Rose Spencer, Berdon’s younger sister, said she is number seven in the family. She remembers how “Sonny” encouraged each of his siblings to start their own businesses and work for themselves.
“He didn’t finish high school, but he was so akamai (smart),” Spencer said. “And he put so much love into his boats. Once at the beginning of a fishing tournament, I stood next to him and asked what he was feeling. He told me, ‘Each of these boats is like a child to me, and it is awesome to see them go out.’”
Spencer said what she admired the most about her older brother, is that he was so calm and collected.
“He (Berdon) never got upset,” Spencer said. “One time his boat shop was robbed. I told him I was so sorry and he answered that it could’ve been worse, that they only took reels and rods, not the boats. He was amazing.”

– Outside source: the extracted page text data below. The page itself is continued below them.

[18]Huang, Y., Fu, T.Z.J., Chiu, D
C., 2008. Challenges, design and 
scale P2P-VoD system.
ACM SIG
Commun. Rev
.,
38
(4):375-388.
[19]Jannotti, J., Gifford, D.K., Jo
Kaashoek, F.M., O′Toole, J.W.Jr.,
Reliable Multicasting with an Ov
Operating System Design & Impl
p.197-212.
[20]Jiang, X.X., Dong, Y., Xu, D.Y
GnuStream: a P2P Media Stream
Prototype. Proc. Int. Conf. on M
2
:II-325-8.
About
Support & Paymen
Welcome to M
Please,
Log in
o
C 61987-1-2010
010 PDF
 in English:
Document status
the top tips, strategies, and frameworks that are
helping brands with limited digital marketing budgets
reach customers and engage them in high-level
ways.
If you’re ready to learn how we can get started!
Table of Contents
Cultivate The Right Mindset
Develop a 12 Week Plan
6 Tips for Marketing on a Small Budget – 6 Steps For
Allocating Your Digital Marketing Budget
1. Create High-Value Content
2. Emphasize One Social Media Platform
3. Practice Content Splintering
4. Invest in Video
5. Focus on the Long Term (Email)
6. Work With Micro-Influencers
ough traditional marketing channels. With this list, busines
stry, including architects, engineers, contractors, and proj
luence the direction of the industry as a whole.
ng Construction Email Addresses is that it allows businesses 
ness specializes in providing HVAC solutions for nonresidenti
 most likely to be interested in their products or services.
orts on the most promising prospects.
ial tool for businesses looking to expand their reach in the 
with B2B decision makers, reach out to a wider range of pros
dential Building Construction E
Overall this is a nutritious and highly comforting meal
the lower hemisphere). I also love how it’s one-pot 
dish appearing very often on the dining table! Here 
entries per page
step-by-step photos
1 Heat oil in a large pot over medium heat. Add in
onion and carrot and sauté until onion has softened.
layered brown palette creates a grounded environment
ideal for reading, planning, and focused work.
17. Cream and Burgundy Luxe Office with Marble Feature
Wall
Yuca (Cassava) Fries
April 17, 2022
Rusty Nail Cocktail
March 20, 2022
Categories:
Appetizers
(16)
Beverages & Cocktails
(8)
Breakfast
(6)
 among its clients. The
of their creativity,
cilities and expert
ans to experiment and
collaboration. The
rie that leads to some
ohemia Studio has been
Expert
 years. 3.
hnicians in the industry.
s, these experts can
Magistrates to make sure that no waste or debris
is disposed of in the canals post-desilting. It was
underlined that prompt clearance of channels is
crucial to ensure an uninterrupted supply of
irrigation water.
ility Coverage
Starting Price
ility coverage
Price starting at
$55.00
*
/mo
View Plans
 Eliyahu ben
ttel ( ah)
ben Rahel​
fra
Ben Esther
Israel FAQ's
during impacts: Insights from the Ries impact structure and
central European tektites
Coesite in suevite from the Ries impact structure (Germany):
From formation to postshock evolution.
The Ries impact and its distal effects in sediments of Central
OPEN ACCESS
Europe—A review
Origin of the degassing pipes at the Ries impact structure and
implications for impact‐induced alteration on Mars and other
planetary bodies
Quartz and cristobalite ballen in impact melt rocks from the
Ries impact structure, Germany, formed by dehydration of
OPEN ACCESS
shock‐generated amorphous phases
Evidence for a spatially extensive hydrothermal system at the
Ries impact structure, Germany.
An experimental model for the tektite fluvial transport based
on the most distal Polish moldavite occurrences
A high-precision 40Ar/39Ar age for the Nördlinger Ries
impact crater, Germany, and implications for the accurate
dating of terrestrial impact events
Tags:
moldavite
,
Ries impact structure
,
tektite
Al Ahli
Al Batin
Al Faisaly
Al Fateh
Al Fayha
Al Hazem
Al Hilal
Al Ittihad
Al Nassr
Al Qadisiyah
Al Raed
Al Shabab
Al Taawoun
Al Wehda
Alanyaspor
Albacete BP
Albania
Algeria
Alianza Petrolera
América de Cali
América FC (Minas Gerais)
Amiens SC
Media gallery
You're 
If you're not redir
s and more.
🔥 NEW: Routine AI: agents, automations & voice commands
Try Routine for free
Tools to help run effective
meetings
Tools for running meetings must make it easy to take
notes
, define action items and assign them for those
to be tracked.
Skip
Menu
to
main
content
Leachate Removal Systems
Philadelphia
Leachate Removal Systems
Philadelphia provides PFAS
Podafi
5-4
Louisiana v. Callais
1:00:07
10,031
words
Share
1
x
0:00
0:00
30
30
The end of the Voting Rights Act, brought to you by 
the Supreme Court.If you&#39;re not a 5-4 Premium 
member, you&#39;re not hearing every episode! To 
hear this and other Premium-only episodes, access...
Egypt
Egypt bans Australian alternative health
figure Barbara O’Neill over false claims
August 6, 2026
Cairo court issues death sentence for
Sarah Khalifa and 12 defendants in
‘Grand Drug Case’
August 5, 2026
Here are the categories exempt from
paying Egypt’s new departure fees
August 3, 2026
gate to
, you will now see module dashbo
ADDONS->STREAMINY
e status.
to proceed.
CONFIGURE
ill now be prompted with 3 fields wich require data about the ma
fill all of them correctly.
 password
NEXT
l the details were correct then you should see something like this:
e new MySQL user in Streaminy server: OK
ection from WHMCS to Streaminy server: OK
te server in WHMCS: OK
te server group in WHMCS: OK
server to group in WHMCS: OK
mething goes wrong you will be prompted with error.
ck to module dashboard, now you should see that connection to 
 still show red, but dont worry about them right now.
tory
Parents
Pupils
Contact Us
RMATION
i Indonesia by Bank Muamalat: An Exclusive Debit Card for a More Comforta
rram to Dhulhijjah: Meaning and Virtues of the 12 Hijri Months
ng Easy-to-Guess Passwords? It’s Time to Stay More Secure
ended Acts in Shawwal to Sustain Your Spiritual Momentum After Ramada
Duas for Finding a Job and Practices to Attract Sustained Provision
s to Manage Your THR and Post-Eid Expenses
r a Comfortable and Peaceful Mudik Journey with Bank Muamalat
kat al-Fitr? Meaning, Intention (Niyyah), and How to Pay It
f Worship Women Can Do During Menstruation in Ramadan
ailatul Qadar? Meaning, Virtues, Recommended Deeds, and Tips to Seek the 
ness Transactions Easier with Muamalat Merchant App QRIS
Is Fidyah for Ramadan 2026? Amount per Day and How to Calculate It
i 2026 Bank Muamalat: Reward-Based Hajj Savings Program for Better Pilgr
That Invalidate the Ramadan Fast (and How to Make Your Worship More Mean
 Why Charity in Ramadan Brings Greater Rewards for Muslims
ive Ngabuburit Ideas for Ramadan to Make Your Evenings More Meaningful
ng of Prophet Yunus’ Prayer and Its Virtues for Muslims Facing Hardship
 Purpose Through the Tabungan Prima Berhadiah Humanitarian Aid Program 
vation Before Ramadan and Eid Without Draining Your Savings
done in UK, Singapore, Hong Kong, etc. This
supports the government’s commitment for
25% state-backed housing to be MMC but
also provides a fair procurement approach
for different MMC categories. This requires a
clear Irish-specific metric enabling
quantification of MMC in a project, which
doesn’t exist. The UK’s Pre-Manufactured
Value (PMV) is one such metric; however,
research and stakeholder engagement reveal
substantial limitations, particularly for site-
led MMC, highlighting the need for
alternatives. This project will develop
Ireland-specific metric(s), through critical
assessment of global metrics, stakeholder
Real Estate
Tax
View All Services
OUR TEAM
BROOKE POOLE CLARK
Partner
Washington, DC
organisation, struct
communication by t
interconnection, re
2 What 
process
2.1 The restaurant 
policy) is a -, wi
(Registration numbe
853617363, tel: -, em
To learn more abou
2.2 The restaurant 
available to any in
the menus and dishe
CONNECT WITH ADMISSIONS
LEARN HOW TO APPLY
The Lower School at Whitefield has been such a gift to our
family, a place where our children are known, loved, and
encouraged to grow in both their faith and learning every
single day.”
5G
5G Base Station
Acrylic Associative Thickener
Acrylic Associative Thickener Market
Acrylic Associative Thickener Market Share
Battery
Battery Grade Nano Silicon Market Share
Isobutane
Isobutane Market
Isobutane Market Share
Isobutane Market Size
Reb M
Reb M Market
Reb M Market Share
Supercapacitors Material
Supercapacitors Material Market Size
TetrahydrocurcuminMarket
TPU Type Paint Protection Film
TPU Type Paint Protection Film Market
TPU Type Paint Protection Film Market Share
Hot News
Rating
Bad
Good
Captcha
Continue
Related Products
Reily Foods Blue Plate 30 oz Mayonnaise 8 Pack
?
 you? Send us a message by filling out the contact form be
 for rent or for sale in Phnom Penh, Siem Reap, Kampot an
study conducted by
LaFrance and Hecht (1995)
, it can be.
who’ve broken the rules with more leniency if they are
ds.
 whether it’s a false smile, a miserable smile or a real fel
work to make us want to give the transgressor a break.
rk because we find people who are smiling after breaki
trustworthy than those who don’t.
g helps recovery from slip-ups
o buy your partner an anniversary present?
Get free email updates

A lot of Berdon’s time was spent helping and encouraging others to become self sufficient. Harry Fernandez, who repairs fishing boats now, said all of his knowledge was taught to him by Berdon.
“He was like a stepfather to me,” Fernandez said. “He was a gentleman and a scholar and though I only spent 10 to 15 years learning from him, I feel that was short. All of the fisherman will miss him.”
In the early 70s, Berdon was one of the founders of the Kawaihae Canoe Club, and worked alongside Manny Veincent. Weller recalls how exciting it was.
“We all paddled back in the day when there were only three canoe clubs,” Tootsie said. “It was a new sport and so much fun for us.”
In 1973, Berdon and Bernice founded the Waimea Homestead Farmers Market along with four other couples. It is now run by Weller and Roen Hufford — the next generation of Hawaiian farmers.
Berdon was also responsible for bringing the 4-H program to Waimea, considered then to be a big thing for such a small town.
Weller said her parents took care of each other until the end. For the last couple of years, Berdon was cared for by Karyn Clay and her team at Ho’onani Place.
“It was always a delight to have him,” Clay said. “He would come in and greet everyone every day. He was extremely proud of his family and their accomplishments, and he was so full of love.”
Services for Alfred “Sonny” Berdon will be at 9 a.m., Sunday, Dec. 14, at St. James Church in Waimea.